The first chapter provides a fascinating account of how additional capacity was added to Tokyo’s train system during the twentieth century by increasing train speeds, decreasing headways, and reducing dwell times at stations. The technique of “recovery driving” in order to make up time lost to delays was also utilized. Automatic ticket gates, introduced beginning in 1969, were another innovation that further increased capacity.
The second chapter introduces the term “operation beyond capacity,” which Fisch defines as a system with commuter trains running at over 100 percent capacity. By the metric of the Japan Association of Rolling Stock Industries, this means that not all riders can sit down or have a hanging strap to hold onto. The book shows how humans are able to adapt to the commuter environment, for example, by sleeping on packed trains only to wake up at their designated stop, through the silence of the commuter train car, and the use of the smart phone. Fisch notes that while it is impressive that humans can adapt to conditions like these, it is problematic that we can “learn to inhabit quite comfortably forms of collective life that are not conducive for our own flourishing nor the flourishing of other life on this planet” (76).

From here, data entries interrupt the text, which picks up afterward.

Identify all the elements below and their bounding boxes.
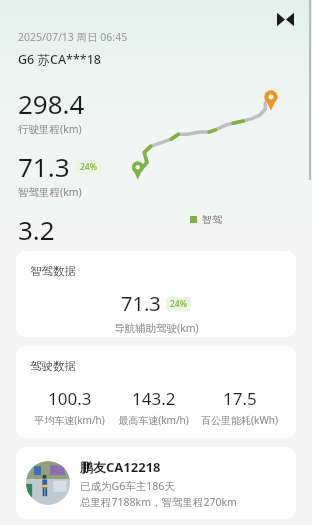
staticText: 鹏友CA12218 [80, 458, 161, 476]
staticText: 71.3 [18, 149, 70, 184]
staticText: 143.2 [132, 387, 176, 410]
staticText: 最高车速(km/h) [118, 413, 189, 427]
staticText: 智驾里程(km) [18, 185, 82, 199]
staticText: 24% [80, 161, 97, 173]
staticText: 行驶里程(km) [18, 122, 82, 136]
staticText: 24% [170, 298, 187, 310]
staticText: 驾驶数据 [30, 359, 76, 373]
staticText: 71.3 [121, 290, 161, 317]
staticText: 总里程7188km，智驾里程270km [80, 495, 237, 509]
staticText: G6 苏CA***18 [18, 51, 101, 68]
staticText: 2025/07/13 周日 06:45 [18, 30, 128, 44]
staticText: 百公里能耗(kWh) [201, 413, 278, 427]
staticText: 100.3 [48, 387, 92, 410]
button[interactable]: 鹏友CA12218 [16, 447, 296, 519]
staticText: 298.4 [18, 86, 85, 121]
button[interactable]: Collapse [268, 2, 302, 36]
staticText: 智驾数据 [30, 264, 76, 278]
button[interactable]: 驾驶数据 [16, 346, 296, 438]
button[interactable]: 智驾数据 [16, 251, 296, 337]
staticText: 3.2 [18, 212, 55, 245]
staticText: 智驾 [202, 213, 222, 226]
staticText: 17.5 [223, 387, 257, 410]
staticText: 导航辅助驾驶(km) [114, 321, 199, 335]
staticText: 已成为G6车主186天 [80, 479, 175, 493]
staticText: 平均车速(km/h) [34, 413, 105, 427]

The book then reviews the “Autonomous Decentralized Transport Operation Control System,” or ATOS, which was developed by JR East in the mid-1990s. The system allowed the Tokyo rail operator’s network to decentralize and become more self-governing and adaptive, allowing it to be more resilient in the face of service delays. It also shows how railway operators have expanded beyond their core services to create retail opportunities behind their gates, all facilitated by the SUICA contactless smart card, which can be used for both train fare and consumer purchases. The relationship of mass transportation and mass media in films such as Man-in Densha (The Full-up Train) from 1957 and Densha Otoko (Train Man) from 2005 is also explored.

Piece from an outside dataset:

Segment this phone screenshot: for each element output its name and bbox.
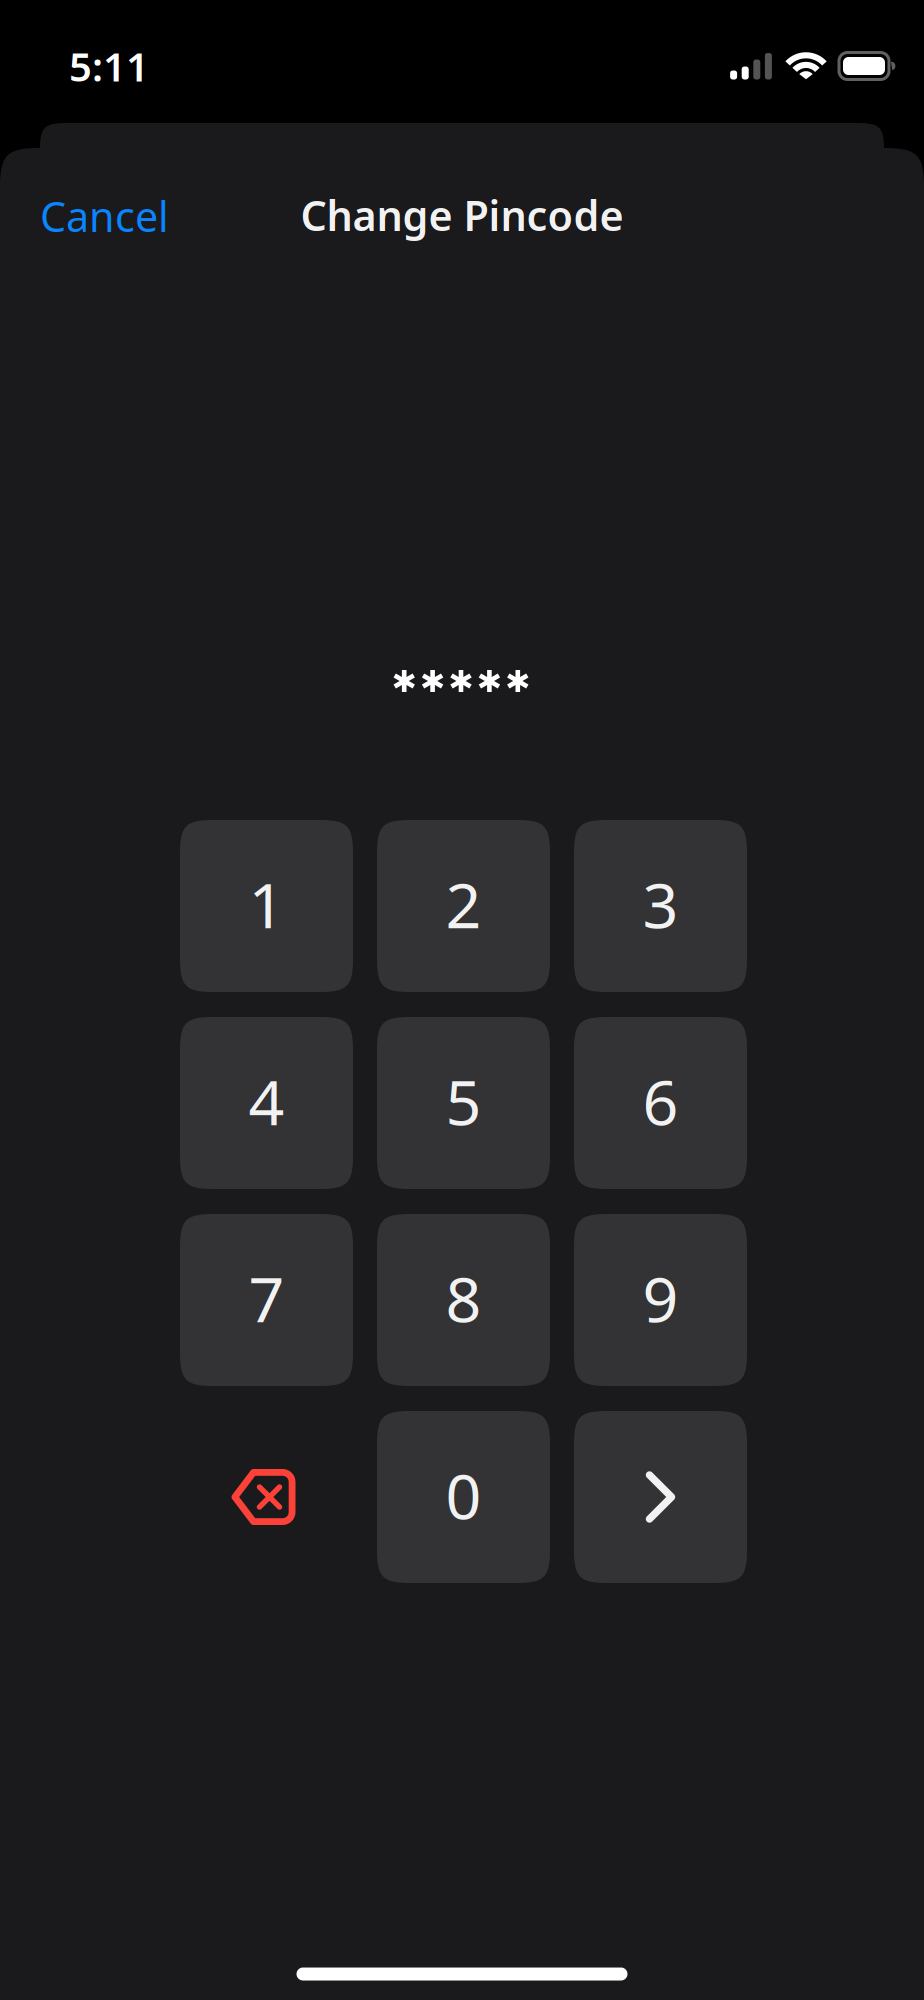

The book’s final two chapters take us on a tour of Tokyo’s commuter trains through first person accounts. The first is through an interview with the train mechanic responsible for cleaning up the undercarriage of trains after commuter suicides. This is likely the strongest chapter in the book, where the author delves into commuter train suicides by skillfully weaving history, theory, narrative, and analysis of the film Suicide Circle by Sono Sion. The last chapter provides a detailed accounting of the 2005 Amagasaki derailment that is enlivened by the account of a paralegal who survived it. While the direct cause was the driver running a packed rush hour commuter train faster than the track’s design capacity, the spur was the physical and psychological abuse meted out as punishment to drivers for any error. It also makes clear the strain that drivers were under to make up time caused by delays in a system always operating at peak capacity during rush hour.
The book’s conclusion is titled “Reflections on the Gap,” which points out the potential danger of operation beyond capacity, as it is not a condition imposed by technology, but rather “a reality constituted in the cooperative and invested interaction of humans and machines” (264). It ends with a plea to change how we view technology so that we lead lives of fulfillment rather than simply endurance.
While the author calls for a more ethical relationship with technology, the book provides few answers in this regard. It would have been instructive for themes such as the “unforgiving system” to be explored more deeply to determine how it was that a commuter rail system that lacks empathy and allowance for mistakes came to be developed and how it might be changed.
The book’s use of the term “operation beyond capacity” for any mildly busy commuter train and the narrow focus on the short window of the peak hour morning weekday commute give the impression that anyone riding the Tokyo rail system is engaged in a constant endurance test rather than simply a trip to work. While it serves the narrative, the constant focus on the most negative aspects of the commuter rail experience does distract from the strong themes raised in the book.
An Anthropology of the Machine is a fascinating in-depth account of the innovations, inventions, sacrifices, and creativity required to ensure Tokyo’s millions of commuters keep rolling. It also provides much food for thought as our transportation systems become increasingly reliant on automated technology.